### EXERCISE INSTRUCTIONS
Your task is to return the line containing "Image attached. Mark liver." and each line after it through the end of the entries, exactly, with no other lines.

[Collected data entries]
====

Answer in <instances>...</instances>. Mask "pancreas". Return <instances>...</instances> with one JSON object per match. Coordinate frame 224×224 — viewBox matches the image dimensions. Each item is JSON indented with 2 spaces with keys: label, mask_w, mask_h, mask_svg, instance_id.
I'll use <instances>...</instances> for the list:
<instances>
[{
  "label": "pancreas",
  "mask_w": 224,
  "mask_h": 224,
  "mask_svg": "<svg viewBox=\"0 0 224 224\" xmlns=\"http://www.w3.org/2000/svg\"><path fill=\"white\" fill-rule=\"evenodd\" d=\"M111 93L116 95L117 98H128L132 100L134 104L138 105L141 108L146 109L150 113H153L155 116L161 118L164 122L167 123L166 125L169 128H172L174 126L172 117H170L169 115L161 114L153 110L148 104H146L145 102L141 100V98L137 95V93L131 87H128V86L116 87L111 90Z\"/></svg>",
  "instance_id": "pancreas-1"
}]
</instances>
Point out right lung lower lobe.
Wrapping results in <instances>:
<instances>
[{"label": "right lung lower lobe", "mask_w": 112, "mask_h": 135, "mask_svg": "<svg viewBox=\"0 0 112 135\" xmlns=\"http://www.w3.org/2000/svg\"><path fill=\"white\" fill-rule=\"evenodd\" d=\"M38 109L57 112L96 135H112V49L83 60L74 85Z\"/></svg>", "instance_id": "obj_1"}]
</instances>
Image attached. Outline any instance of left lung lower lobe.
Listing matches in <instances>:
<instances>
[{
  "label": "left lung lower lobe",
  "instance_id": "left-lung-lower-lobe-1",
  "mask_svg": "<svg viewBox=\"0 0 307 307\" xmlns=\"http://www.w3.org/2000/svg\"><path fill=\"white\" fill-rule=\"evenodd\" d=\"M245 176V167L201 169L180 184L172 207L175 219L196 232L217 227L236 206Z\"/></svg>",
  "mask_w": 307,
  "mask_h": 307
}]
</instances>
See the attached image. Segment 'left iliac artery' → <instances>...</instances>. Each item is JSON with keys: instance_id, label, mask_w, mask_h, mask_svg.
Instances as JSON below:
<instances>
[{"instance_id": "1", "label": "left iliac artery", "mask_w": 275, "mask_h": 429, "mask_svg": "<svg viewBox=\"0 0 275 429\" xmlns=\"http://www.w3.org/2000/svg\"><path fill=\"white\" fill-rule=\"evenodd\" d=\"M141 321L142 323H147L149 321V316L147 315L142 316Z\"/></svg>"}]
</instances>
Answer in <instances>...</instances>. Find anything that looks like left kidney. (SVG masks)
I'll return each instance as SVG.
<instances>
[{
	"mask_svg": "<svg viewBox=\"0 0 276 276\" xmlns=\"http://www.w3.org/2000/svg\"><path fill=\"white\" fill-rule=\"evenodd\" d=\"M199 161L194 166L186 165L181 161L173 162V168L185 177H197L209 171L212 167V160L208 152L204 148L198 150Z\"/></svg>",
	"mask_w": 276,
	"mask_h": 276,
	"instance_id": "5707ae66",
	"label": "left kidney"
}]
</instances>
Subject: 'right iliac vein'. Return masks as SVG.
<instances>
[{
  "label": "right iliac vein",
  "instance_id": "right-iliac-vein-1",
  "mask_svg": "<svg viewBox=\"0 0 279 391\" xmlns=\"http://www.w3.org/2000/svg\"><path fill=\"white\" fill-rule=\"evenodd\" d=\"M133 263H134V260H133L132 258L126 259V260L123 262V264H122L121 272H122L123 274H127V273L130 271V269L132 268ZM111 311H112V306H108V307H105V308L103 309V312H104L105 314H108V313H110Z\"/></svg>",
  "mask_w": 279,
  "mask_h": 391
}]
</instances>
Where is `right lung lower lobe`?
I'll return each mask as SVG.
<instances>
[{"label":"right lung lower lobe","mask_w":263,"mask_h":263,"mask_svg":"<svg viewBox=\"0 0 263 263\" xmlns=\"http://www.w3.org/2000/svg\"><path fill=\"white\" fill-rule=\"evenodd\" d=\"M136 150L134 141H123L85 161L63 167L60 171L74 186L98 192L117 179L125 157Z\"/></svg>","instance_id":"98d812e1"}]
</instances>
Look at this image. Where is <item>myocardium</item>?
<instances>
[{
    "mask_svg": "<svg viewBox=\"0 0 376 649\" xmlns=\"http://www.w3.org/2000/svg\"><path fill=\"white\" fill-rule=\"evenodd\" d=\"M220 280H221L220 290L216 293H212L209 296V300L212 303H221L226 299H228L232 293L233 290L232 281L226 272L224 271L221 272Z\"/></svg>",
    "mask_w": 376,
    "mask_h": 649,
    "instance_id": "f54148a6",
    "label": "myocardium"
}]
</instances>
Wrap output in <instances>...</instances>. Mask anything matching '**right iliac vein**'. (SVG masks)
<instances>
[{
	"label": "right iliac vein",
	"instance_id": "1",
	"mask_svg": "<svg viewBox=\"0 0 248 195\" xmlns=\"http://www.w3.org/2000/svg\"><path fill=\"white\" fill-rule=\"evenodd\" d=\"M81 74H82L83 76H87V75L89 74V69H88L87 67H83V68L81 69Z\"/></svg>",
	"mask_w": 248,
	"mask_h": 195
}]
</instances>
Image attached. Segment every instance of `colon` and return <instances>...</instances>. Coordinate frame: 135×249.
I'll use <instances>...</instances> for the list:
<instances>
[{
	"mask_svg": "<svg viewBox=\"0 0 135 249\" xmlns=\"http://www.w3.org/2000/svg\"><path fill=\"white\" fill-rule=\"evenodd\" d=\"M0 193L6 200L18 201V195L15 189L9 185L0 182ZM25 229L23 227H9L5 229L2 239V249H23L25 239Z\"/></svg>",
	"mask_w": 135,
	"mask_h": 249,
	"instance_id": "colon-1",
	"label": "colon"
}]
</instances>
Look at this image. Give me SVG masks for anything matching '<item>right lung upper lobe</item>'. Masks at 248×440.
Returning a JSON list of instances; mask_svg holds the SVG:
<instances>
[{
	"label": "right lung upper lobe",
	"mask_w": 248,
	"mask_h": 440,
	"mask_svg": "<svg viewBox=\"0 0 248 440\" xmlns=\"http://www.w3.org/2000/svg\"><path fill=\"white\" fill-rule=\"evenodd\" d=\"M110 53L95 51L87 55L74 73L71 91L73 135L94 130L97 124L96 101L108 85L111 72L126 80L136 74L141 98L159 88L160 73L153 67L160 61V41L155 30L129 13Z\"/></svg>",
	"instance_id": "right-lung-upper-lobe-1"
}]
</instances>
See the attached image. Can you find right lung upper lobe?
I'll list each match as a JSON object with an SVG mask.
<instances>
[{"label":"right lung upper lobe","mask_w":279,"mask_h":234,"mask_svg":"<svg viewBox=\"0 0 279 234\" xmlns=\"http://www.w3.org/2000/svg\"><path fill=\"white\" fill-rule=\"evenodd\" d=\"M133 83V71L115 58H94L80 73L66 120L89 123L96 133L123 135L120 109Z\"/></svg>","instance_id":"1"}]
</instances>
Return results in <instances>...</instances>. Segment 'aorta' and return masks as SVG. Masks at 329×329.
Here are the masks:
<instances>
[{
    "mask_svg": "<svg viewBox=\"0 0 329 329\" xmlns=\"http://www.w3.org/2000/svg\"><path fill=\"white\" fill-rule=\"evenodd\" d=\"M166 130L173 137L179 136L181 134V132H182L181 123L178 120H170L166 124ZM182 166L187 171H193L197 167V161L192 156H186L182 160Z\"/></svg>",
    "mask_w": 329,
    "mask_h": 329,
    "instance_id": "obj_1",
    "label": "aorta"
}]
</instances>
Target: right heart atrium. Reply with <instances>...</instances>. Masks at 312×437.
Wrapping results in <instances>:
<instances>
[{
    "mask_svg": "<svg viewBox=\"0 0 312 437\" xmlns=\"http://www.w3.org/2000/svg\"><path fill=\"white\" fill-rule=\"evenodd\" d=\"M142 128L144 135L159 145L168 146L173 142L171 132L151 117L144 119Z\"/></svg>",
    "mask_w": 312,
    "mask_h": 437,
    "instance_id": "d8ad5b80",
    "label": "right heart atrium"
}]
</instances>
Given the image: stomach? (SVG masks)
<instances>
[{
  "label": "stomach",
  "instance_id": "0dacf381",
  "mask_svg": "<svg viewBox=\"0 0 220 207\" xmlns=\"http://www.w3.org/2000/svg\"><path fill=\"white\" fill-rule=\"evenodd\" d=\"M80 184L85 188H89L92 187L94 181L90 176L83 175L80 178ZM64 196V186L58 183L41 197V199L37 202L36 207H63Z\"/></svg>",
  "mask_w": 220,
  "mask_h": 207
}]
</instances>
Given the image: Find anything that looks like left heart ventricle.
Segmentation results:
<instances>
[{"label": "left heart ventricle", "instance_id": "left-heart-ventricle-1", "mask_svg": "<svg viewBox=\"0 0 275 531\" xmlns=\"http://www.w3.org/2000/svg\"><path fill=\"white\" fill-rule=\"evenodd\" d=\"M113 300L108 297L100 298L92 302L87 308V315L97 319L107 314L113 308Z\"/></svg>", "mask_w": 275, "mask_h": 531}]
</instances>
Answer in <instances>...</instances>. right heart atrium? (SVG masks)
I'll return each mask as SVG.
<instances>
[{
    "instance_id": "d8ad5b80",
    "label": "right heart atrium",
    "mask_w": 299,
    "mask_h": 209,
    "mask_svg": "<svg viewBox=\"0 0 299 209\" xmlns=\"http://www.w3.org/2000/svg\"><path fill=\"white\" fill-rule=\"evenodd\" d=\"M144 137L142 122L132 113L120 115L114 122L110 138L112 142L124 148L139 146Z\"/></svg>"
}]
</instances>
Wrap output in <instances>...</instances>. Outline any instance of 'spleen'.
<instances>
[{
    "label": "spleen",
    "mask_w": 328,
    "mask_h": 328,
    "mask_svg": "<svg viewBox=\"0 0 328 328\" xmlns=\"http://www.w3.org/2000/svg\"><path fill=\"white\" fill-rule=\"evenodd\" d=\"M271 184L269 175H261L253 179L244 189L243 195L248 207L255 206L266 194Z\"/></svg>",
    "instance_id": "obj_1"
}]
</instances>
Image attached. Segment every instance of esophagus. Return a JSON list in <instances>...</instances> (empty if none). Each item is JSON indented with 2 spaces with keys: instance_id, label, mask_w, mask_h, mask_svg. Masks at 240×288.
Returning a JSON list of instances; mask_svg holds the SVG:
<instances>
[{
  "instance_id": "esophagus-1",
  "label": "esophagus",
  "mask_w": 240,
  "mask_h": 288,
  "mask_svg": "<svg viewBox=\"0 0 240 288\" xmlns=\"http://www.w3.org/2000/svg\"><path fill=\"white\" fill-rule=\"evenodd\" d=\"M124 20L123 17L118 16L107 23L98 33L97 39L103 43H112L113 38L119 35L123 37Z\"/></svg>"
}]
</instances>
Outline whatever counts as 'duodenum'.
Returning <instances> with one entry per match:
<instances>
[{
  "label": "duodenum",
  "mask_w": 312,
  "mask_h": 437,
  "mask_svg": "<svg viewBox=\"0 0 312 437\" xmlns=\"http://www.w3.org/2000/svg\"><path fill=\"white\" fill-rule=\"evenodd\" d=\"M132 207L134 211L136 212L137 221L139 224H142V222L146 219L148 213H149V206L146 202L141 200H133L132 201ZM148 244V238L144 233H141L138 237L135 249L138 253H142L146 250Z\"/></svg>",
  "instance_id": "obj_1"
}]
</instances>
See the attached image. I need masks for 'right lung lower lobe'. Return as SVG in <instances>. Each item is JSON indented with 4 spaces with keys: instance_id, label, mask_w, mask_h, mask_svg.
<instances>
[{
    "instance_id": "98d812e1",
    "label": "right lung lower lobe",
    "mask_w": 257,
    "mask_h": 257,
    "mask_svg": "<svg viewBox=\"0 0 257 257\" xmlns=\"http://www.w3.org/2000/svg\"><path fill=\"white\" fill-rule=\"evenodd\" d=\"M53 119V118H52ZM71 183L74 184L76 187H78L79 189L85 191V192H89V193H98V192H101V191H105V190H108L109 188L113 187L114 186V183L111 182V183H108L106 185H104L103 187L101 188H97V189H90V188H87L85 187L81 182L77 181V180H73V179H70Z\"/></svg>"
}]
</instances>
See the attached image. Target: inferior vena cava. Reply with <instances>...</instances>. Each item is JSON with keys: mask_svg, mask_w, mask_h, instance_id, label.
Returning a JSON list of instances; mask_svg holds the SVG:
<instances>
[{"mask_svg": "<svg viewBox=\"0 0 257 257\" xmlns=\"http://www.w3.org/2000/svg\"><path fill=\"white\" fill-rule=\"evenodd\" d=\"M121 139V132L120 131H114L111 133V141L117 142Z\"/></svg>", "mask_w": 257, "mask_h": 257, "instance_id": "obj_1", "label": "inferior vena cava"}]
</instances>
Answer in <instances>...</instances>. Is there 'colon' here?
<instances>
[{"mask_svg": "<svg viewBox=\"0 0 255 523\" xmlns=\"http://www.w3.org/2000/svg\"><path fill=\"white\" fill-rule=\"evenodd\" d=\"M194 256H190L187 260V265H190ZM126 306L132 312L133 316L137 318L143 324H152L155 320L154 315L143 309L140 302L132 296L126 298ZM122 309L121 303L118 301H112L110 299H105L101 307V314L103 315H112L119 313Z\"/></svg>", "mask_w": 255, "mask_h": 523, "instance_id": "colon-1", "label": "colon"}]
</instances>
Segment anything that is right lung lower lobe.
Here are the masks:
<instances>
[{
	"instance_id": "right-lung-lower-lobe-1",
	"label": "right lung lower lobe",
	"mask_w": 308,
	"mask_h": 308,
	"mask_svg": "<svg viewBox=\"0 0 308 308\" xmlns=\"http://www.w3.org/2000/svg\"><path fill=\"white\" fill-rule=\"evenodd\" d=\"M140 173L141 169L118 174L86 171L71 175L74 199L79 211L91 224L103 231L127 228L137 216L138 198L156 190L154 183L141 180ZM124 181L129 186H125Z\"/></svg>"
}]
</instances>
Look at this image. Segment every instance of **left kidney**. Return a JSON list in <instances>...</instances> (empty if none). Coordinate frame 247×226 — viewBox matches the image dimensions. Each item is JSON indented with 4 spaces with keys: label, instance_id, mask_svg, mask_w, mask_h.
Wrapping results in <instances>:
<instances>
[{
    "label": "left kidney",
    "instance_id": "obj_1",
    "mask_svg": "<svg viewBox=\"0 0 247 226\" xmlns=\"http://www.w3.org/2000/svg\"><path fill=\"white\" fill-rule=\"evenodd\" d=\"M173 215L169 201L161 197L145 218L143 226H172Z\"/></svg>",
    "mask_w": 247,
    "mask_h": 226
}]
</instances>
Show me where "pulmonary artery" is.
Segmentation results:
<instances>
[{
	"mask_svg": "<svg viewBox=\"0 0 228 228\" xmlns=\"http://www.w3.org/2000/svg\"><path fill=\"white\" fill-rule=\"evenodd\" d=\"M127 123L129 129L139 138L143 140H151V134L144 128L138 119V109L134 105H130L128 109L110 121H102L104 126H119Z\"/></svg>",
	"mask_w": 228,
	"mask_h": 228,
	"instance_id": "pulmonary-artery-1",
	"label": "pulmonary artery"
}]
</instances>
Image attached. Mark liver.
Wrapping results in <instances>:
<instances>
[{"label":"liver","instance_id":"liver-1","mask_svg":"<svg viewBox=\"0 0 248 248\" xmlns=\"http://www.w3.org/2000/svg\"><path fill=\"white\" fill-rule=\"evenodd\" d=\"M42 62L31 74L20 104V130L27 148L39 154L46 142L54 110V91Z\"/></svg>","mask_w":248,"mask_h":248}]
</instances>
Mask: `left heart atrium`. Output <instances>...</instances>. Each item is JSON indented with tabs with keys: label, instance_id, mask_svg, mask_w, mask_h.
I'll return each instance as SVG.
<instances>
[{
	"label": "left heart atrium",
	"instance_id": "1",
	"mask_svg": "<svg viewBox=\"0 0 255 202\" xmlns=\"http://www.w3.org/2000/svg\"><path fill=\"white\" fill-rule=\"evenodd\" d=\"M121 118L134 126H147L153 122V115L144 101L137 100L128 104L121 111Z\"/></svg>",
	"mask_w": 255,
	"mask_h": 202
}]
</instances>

====

### FINISHED TASK
Image attached. Mark liver.
Wrapping results in <instances>:
<instances>
[{"label":"liver","instance_id":"liver-1","mask_svg":"<svg viewBox=\"0 0 248 248\" xmlns=\"http://www.w3.org/2000/svg\"><path fill=\"white\" fill-rule=\"evenodd\" d=\"M42 62L31 74L20 104V130L27 148L39 154L46 142L54 110V91Z\"/></svg>","mask_w":248,"mask_h":248}]
</instances>
Mask: `left heart atrium`. Output <instances>...</instances>. Each item is JSON indented with tabs with keys: label, instance_id, mask_svg, mask_w, mask_h.
I'll return each instance as SVG.
<instances>
[{
	"label": "left heart atrium",
	"instance_id": "1",
	"mask_svg": "<svg viewBox=\"0 0 255 202\" xmlns=\"http://www.w3.org/2000/svg\"><path fill=\"white\" fill-rule=\"evenodd\" d=\"M121 118L134 126H147L153 122V115L144 101L137 100L128 104L121 111Z\"/></svg>",
	"mask_w": 255,
	"mask_h": 202
}]
</instances>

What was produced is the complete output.